レイ視点
レイ視点です。彼だけはスズエではなくランに焦点を当てています。
まぁ、彼が気付いていないわけないんですよねー。
キナが眠れないと言って、スズエとランの部屋まで来た。さすがに時間が時間だから寝ているだろうと思いながらドアをノックすると、
「……はい、誰でしょうか」
小さく開いたかと思うと、スズエが顔をのぞかせた。
「えっと、実は……」
まさか起きているとは思っていなかったので驚きながらも説明すると、スズエは部屋に入れてくれた。
「キナ、おいで」
スズエがベッドに座ってキナを呼び寄せると、キナは頷いて隣に座った。俺は椅子に座ってランを見る。
「……ランは寝ているんだね」
「疲れていたんでしょう。休める時に休んでいた方がいいですよ」
スズエの意見ももっともだ。そういう彼女はパソコンをかかっているけど。
そこで、違和感に気付いた。
「……ねぇ、ランは充電しなくていいの?」
そう、人形なのに充電していないのだ。この部屋にも備え付けられているので出来ないことはないだろうに。
スズエは動きを止めた。どうしたのだろう。
「……レイさん。誰にも言わないでいてくれますか?」
真剣な声で聞かれ、ただ事ではないと分かった。頷くと、彼女は衝撃的なことを告げた。
「……ランは、「生きているんです」」
「……は?」
生きているって……。
「信じられないでしょう?だったら、思い出してください。
ランのほかに、飲食をしていた人形は、「寒い」と言っていた人形はいましたか?」
その質問に、思い出した。そう、彼女の言う通りラン以外の人形達は飲食もしていないし、寒いとも言っていないのだ。
「…………そんな……」
じゃあランは、生きているのに死んでいると思い込まされているのか?そんなの、酷すぎる。

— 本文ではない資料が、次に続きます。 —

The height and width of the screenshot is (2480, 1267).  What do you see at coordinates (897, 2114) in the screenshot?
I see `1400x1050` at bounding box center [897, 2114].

「まだ、ユウヤさんしか知らないんです。だから、まだ言わないでください」
スズエは寂しげな瞳をランに向ける。もしかしたら、シルヤと重ねているのかもしれない。
「……私ね、夢を見るんです」
不意に、スズエはかすれた、小さな声で呟いた。
「みんなが笑っている夢。私にとってとても嬉しくて幸福で、それでいてつらくて残酷な夢なんです。

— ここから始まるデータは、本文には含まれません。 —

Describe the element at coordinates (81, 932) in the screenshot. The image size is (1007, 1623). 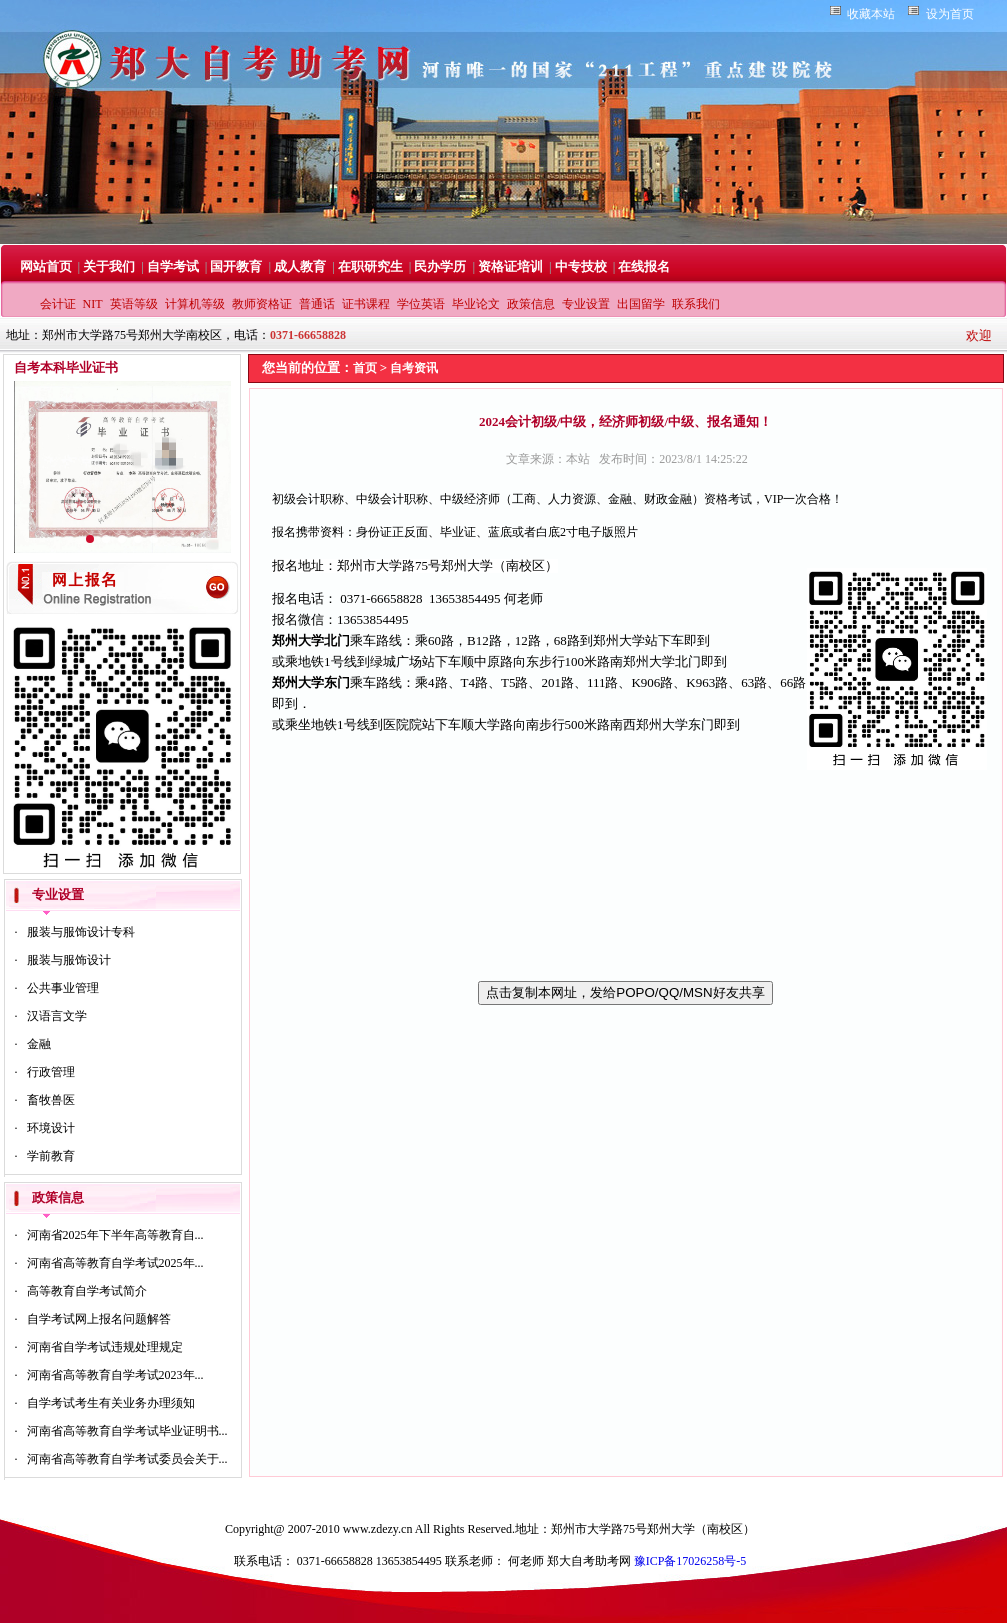 I see `服装与服饰设计专科` at that location.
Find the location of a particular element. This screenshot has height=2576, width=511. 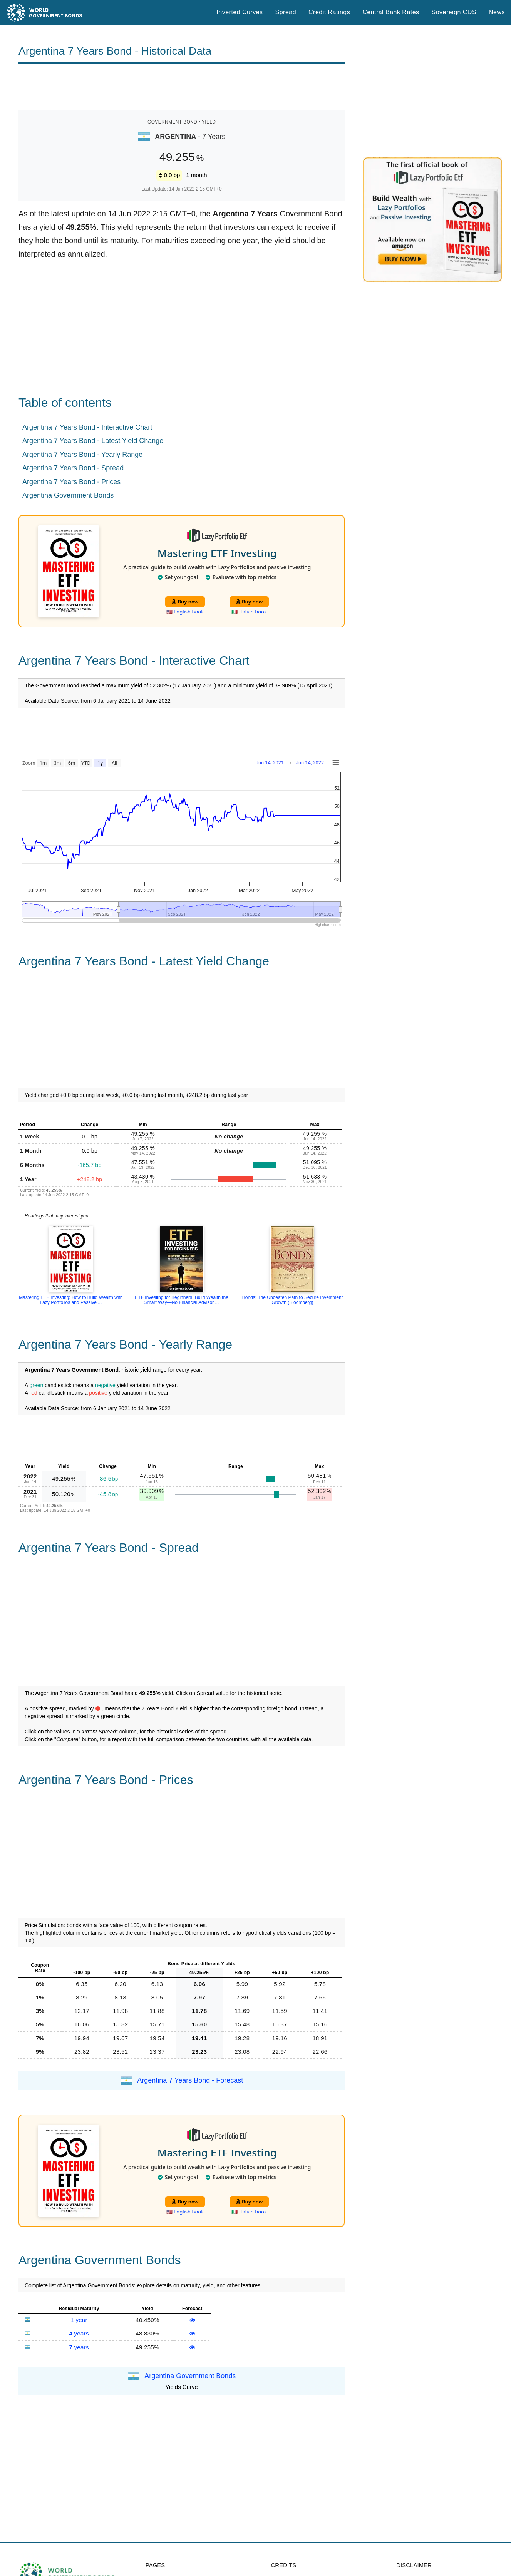 Argentina 7 Years Bond - Forecast is located at coordinates (190, 2023).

シルヤがいて、兄さんもいて、アイトもいて。その空間に私はいちゃいけないんだって立ち去ろうとするんだけど、シルヤが「スズ姉も混ざれよ」って笑ってて……」
少女の瞳から、涙が流れてくる。
「私、あの子さえ生きてたらそれでいいって思ってた。あの子が生き残るんだったら皆を犠牲にしちゃってもいいかもって、どこかで思ってたの。でも結局、あの子を守れなかった……。また私だけが、生き残っちゃった……」
俺は彼女の兄であるエレンと同い年だ。だから重ねているのだろう。
「ねぇ、明日を迎えることが許されていたのなら……私、救われていたのかな?」
ずっと皆を導いてきた少女の吐いた初めての弱音は、とても儚かった。
脱出した後、俺はユウヤにすべてを話す。
「……あー。レイさんは知っていたんですね」
ユウヤは頭を掻きながら、小さく呟く。そして、
「……スズエなりの気遣いだったんですよ。あの子はいつも、他人のことばかり考える子だったから」
珍しく、スズエのことを呼び捨てにした。
「ねぇ、君達の関係って、聞いていいの?」
踏み込んだ質問だっただろうかと思ったが、彼は簡単に答えた。
「いとこですよ。スズエとシルヤは知らないだろうけどね」
いとこ……。じゃあ、彼は……。
「気にしなくていいですよ。だって、スズエは傍にいてくれますから」
その言葉とともに、一瞬だけスズエの姿が見えた気がした。